### [Work order]
A faithful copy of the data is what is wanted, minus any pictures.

### [Data records]
━━━━━━━━━━

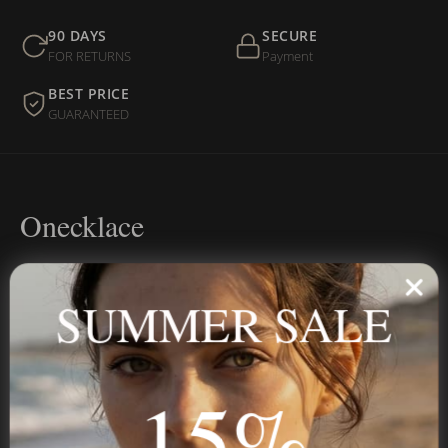
90 DAYS
SECURE
FOR RETURNS
Payment
BEST PRICE
GUARANTEED
Onecklace
Personalized jewelry, handcrafted to order since 2013. Your
name, your story — made to last.
SUMMER SALE
15%
STAY IN THE KNOW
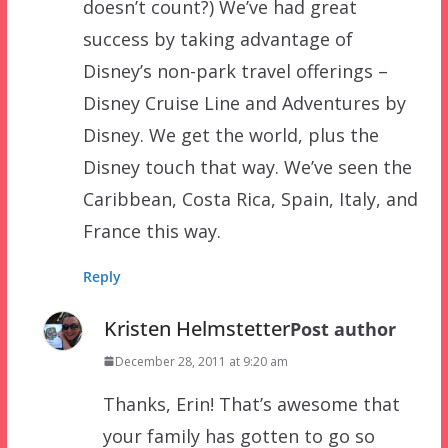
doesn’t count?) We’ve had great
success by taking advantage of
Disney’s non-park travel offerings –
Disney Cruise Line and Adventures by
Disney. We get the world, plus the
Disney touch that way. We’ve seen the
Caribbean, Costa Rica, Spain, Italy, and
France this way.
Reply
Kristen Helmstetter
Post author
December 28, 2011 at 9:20 am
Thanks, Erin! That’s awesome that
your family has gotten to go so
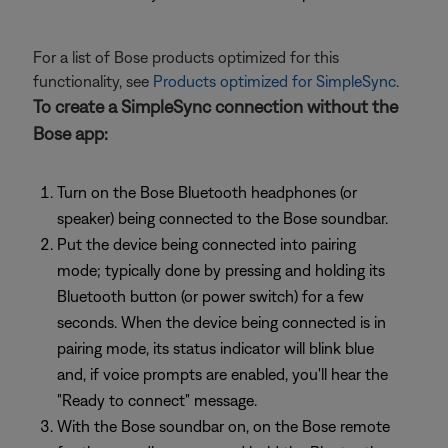
For a list of Bose products optimized for this
functionality, see
Products optimized for SimpleSync
.
To create a SimpleSync connection without the
Bose app:
Turn on the Bose Bluetooth headphones (or
speaker) being connected to the Bose soundbar.
Put the device being connected into pairing
mode; typically done by pressing and holding its
Bluetooth button (or power switch) for a few
seconds. When the device being connected is in
pairing mode, its status indicator will blink blue
and, if voice prompts are enabled, you'll hear the
"Ready to connect" message.
With the Bose soundbar on, on the Bose remote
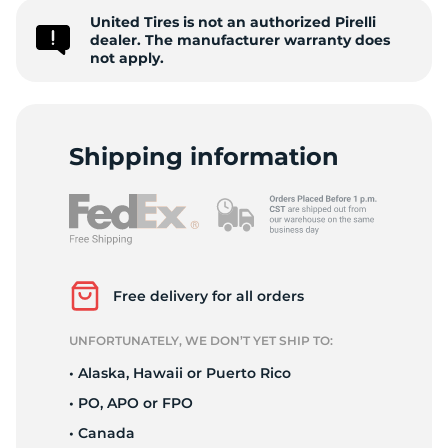
United Tires is not an authorized Pirelli
Z
dealer. The manufacturer warranty does
not apply.
Shipping information
Free delivery for all orders
UNFORTUNATELY, WE DON’T YET SHIP TO:
• Alaska, Hawaii or Puerto Rico
• PO, APO or FPO
• Canada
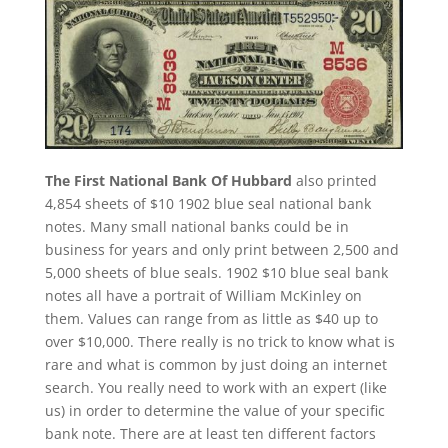
The First National Bank Of Hubbard
also printed
4,854 sheets of $10 1902 blue seal national bank
notes. Many small national banks could be in
business for years and only print between 2,500 and
5,000 sheets of blue seals. 1902 $10 blue seal bank
notes all have a portrait of William McKinley on
them. Values can range from as little as $40 up to
over $10,000. There really is no trick to know what is
rare and what is common by just doing an internet
search. You really need to work with an expert (like
us) in order to determine the value of your specific
bank note. There are at least ten different factors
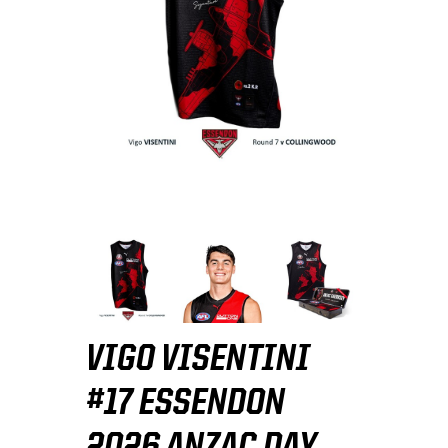
VIGO VISENTINI
#17 ESSENDON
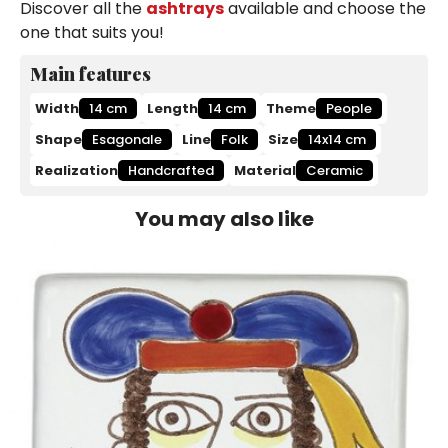
Discover all the
ashtrays
available and choose the
one that suits you!
Main features
Width
14 cm
Length
14 cm
Theme
People
Shape
Esagonale
Line
Folk
Size
14x14 cm
Realization
Handcrafted
Material
Ceramic
You may also like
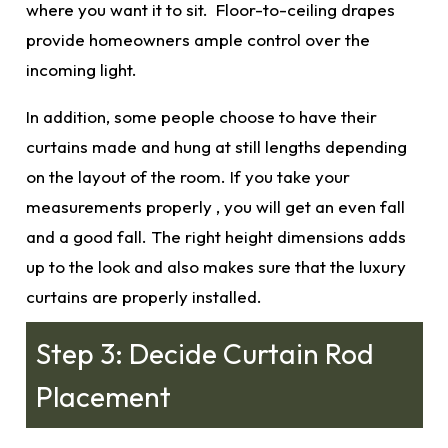
where you want it to sit. Floor-to-ceiling drapes
provide homeowners ample control over the
incoming light.
In addition, some people choose to have their
curtains made and hung at still lengths depending
on the layout of the room. If you take your
measurements properly
, you will get an even fall
and a good fall. The right height
dimensions
adds
up to the look and also makes sure that the
luxury
curtains
are properly installed.
Step 3: Decide Curtain Rod
Placement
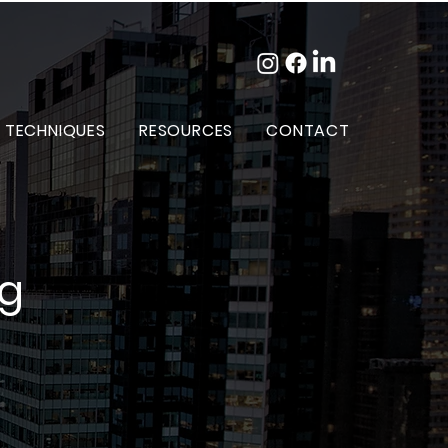
 TECHNIQUES
RESOURCES
CONTACT
og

━━━━━━━━━━

### [Answer for this exercise]
90 DAYS
SECURE
FOR RETURNS
Payment
BEST PRICE
GUARANTEED
Onecklace
Personalized jewelry, handcrafted to order since 2013. Your
name, your story — made to last.
SUMMER SALE
15%
STAY IN THE KNOW
doesn’t count?) We’ve had great
success by taking advantage of
Disney’s non-park travel offerings –
Disney Cruise Line and Adventures by
Disney. We get the world, plus the
Disney touch that way. We’ve seen the
Caribbean, Costa Rica, Spain, Italy, and
France this way.
Reply
Kristen Helmstetter
Post author
December 28, 2011 at 9:20 am
Thanks, Erin! That’s awesome that
your family has gotten to go so
For a list of Bose products optimized for this
functionality, see
Products optimized for SimpleSync
.
To create a SimpleSync connection without the
Bose app:
Turn on the Bose Bluetooth headphones (or
speaker) being connected to the Bose soundbar.
Put the device being connected into pairing
mode; typically done by pressing and holding its
Bluetooth button (or power switch) for a few
seconds. When the device being connected is in
pairing mode, its status indicator will blink blue
and, if voice prompts are enabled, you'll hear the
"Ready to connect" message.
With the Bose soundbar on, on the Bose remote
United Tires is not an authorized Pirelli
Z
dealer. The manufacturer warranty does
not apply.
Shipping information
Free delivery for all orders
UNFORTUNATELY, WE DON’T YET SHIP TO:
• Alaska, Hawaii or Puerto Rico
• PO, APO or FPO
• Canada
The First National Bank Of Hubbard
also printed
4,854 sheets of $10 1902 blue seal national bank
notes. Many small national banks could be in
business for years and only print between 2,500 and
5,000 sheets of blue seals. 1902 $10 blue seal bank
notes all have a portrait of William McKinley on
them. Values can range from as little as $40 up to
over $10,000. There really is no trick to know what is
rare and what is common by just doing an internet
search. You really need to work with an expert (like
us) in order to determine the value of your specific
bank note. There are at least ten different factors
VIGO VISENTINI
#17 ESSENDON
Discover all the
ashtrays
available and choose the
one that suits you!
Main features
Width
14 cm
Length
14 cm
Theme
People
Shape
Esagonale
Line
Folk
Size
14x14 cm
Realization
Handcrafted
Material
Ceramic
You may also like
where you want it to sit. Floor-to-ceiling drapes
provide homeowners ample control over the
incoming light.
In addition, some people choose to have their
curtains made and hung at still lengths depending
on the layout of the room. If you take your
measurements properly
, you will get an even fall
and a good fall. The right height
dimensions
adds
up to the look and also makes sure that the
luxury
curtains
are properly installed.
Step 3: Decide Curtain Rod
Placement
 TECHNIQUES
RESOURCES
CONTACT
og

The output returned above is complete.